3. A process for improvement and enrichment of the quantity of extractable polysaccharide an in Claim 1, by employing a starch solubalizing bacterium isolated from the Rhizosphere of Safed Musli root.

4. A process for improvement and enrichment as in Claim 1, wherein the biomass production and quality traits such as content of carbohydrates, protein saponin and polysaccharide are enhanced by using growth hormones such as Gibberllic acid and cytokinine as foliar spray.

5. A process for improvement and enrichment as in Claim I, wherein the biomass production is enhanced and the quality traits such as contents of carbohydrates, proteins, saponin and polysaccharides in the Safed Musli roots are enhanced by the application of Azosprillum spp., Pseudomona florescence and Vasicular Arbusclur Mycorrihizal (VAM) fungus as biofertilizers,.

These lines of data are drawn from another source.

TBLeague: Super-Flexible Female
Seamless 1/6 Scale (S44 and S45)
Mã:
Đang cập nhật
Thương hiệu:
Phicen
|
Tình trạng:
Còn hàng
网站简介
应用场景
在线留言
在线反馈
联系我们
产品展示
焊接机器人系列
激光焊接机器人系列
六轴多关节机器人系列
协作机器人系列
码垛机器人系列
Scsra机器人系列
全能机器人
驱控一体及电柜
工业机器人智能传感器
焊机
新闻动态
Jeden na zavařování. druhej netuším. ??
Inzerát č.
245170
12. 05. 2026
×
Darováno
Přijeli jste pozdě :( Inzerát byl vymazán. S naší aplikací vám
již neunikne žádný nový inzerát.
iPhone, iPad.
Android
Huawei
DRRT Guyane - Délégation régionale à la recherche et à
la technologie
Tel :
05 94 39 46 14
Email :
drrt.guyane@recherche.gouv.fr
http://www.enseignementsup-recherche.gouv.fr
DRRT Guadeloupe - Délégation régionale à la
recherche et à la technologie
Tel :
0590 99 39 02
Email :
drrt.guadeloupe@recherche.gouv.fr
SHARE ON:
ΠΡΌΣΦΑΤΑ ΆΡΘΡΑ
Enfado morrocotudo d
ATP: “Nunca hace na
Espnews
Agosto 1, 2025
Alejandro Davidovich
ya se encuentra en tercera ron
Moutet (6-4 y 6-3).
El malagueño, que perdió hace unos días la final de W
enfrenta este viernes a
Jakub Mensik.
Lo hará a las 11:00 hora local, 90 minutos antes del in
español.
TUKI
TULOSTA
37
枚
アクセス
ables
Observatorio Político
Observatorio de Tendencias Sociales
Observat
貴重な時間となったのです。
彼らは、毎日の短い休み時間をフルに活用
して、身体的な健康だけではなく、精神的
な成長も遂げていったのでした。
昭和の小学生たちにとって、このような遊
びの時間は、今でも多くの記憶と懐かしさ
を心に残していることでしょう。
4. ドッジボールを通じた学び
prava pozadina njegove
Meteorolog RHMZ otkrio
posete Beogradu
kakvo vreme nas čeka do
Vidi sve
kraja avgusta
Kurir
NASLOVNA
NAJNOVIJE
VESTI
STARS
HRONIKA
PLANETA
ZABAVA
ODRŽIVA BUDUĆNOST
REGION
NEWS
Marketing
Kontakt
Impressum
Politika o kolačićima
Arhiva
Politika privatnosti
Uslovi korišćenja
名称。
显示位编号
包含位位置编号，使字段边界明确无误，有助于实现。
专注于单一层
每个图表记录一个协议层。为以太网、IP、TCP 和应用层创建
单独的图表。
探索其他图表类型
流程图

6. A process for preparation of a health drink (functional beverage) from enriched Safed Musli root extract as in Claim 1, wherein the said process comprises;

a. prepartion of extract from lOOgm of powdered Safed Musli root with 20 volumes
of water to have a total solid (TSS) content of 1°X, 38-42% of total saponins and
27-30% of fructo-oligosaccharides;

b. formulating the health drink (functional beverage) by mixing pharmaceutically
acceptable quantities of preservatives selected from Na-benzoate, K-sorbate and
parabens;

c. adjusting the pH of the juice to 4.3-4.5 by using organic acid selected from citric
acid, malic acid and/or tartaric acid.

7. A process for isolating the starch solubalizing bacterium from the rhizosphere of Safed Musli root as in Claim 3, wherein the said process comprises;

a. coarsely powdering Safed Musli root, suspending in 20 volumes of water and
stirring for 1 hour at room temperature;

b. inoculating the inoculum of starch solubalizing bacterium (5000 cfu/ml) in the
root powder-water mixture and stirring for 1 hour at room temperature
c. incubating the mixture in a biological incubator for 3 days;

d. filtering the solid root particles through 5 micron filter and further through 45
micron filter to remove bacterial cells for use in enrichment process.